How An Alcoholic Woman Slips Through The Legal System.
Posted by: KenP in society, social capital, sobriety, recovery community, recovery, psychology, Men, fear, enabling, costs, battle of the sexes, alcoholism, alcoholics, Alcoholic women, alcohol, Al-Anon, 12-step on
Sep 04, 2008
HOW AN ALCOHOLIC WOMAN SLIPS THROUGH THE LEGAL SYSTEM

All of us know about the lawsuit happy public. Suppose you are a police officer, and you are making the decision to arrest or not to arrest a clearly drunk woman you have just stopped. You might imagine the confrontation between yourself and this "sweet young thing" sitting in court with a capable DUI attorney. The attorney is droning on in front of the jury with something canned like this;
..."studies show that her lung volume is smaller than that of a man, and the breathalyzer machines in use today don't even take this factor into account...why the machine's results are as unreliable as the chauvinist attitude of the officer!"
Maybe this is why 85 out of 100 arrests for DUI are against men. There are lots of reasons, but the final devastating effect of our system is to compromise an important safety net designed to protect us all from alcoholism. If the suspect looks and smells good like our wives, moms, and daughters, then she really has to work hard to get a police officer to put the cuffs on her in the first place!
OK. Now, the officer has overcome all of his or her fears and prejudices, and has arrested this woman, and she is cuffed and hauled into jail. Is she going to show up with a DUI on her record that might identify her as an alcoholic and eventually save her life from this disease?
PROBABLY NOT!
Here is what is likely to happen. Following are the usual strategies employed by an attorney to "get her off" on the charge.
I. Probable Cause argument.
The first strategy is to attack the officer's decision to make the stop in the first place. Every officer knows this will have to be defended in court before the arrest is made, so the probable cause argument is a major block to an officer turning on the overhead lights at the outset. The attorney implies that the officer was just stopping cars at random to improve his arrest record. Often the officer is portrayed as a right wing misogynist with a special prejudice against women drivers.
II. Inaccurate field sobriety test strategy
There are many arcane studies focusing on the different ways that men and women metabolize alcohol. These studies, in the hands of a capable DUI attorney, serve to cast serious questions about the accuracy of the field sobriety test administered by the officer when the arrest was made. The officer may be grilled to demonstrate that his knowledge of all of this important data is limited which again makes the officer the one on trial and the person arrested for DUI to appear to be the victim.
III. Reduced charge strategy.
"Wet reckless" is legal profession short for a reduced charge in a DUI. It means that you were driving with an elevated blood alcohol level, but NOT that you were intoxicated. Wet-reckless is achieved usually during plea bargaining. This is just plain old horse trading between the DA and the lady's DUI attorney. The concept is that the driver is admitting that she had consumed some alcohol, and that she had made the decision to drive. However, wet-reckless is not an admission of driving under the influence! This is the last resort after the above two ploys fail to have the charge thrown out altogether. If the officer cannot out-argue the lady's DUI attorney, then she is likely to dodge the DUI charge altogether by this tactic as well, since the wet-reckless charge gets her off with no record of the stop (i.e., it never appears on her driving record).

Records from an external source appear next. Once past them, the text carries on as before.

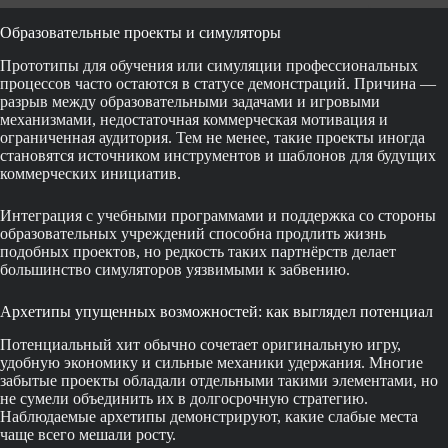
Образовательные проекты и симуляторы
Прототипы для обучения или симуляции профессиональных
процессов часто остаются в статусе демонстраций. Причина —
разрыв между образовательными задачами и игровыми
механизмами, недостаточная коммерческая мотивация и
ограниченная аудитория. Тем не менее, такие проекты иногда
становятся источником инструментов и шаблонов для будущих
коммерческих инициатив.
Интеграция с учебными программами и поддержка со стороны
образовательных учреждений способна продлить жизнь
подобных проектов, но редкость таких партнёрств делает
большинство симуляторов уязвимыми к забвению.
Архетипы упущенных возможностей: как выглядел потенциал
Потенциальный хит обычно сочетает оригинальную игру,
удобную экономику и сильные механики удержания. Многие
забытые проекты обладали отдельными такими элементами, но
не сумели объединить их в долгосрочную стратегию.
Наблюдаемые архетипы демонстрируют, какие слабые места
чаще всего мешали росту.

Also, she does not lose her driver's license, and there is only a small fine.
If this is a woman of means, then she doesn't get that wrung out over the $5,000-$10,000 fine or the raising of her auto insurance by about $500/month. The whole denial system comes in to play to reduce her shame, and in some trendy neighborhoods, a wealthy woman can actually receive a kind of high attention level when it becomes known that she recently was hauled in just "a little high," and actually "beat the charge" with an expensive lawyer. She certainly has some interesting stories to tell now!
So there you have it. The youngest driving generation has the ladies at least matching the guys for alcohol abuse, and yet they still represent only 15% of the DUI convictions. Why? Because of the institutionalized denial built into our legal system. But who is to blame, gentlemen? Be honest. Which gender is making the arrest, trying the case, defending the lady, writing the laws, and being the judge?
Finally, probably the greatest tragedy is that a lady alcoholic is not identified as a diseased person. She skates. She continues drinking and destroying herself, and we as a society are enabling her to do it!
What is the solution? Right now, there is no solution!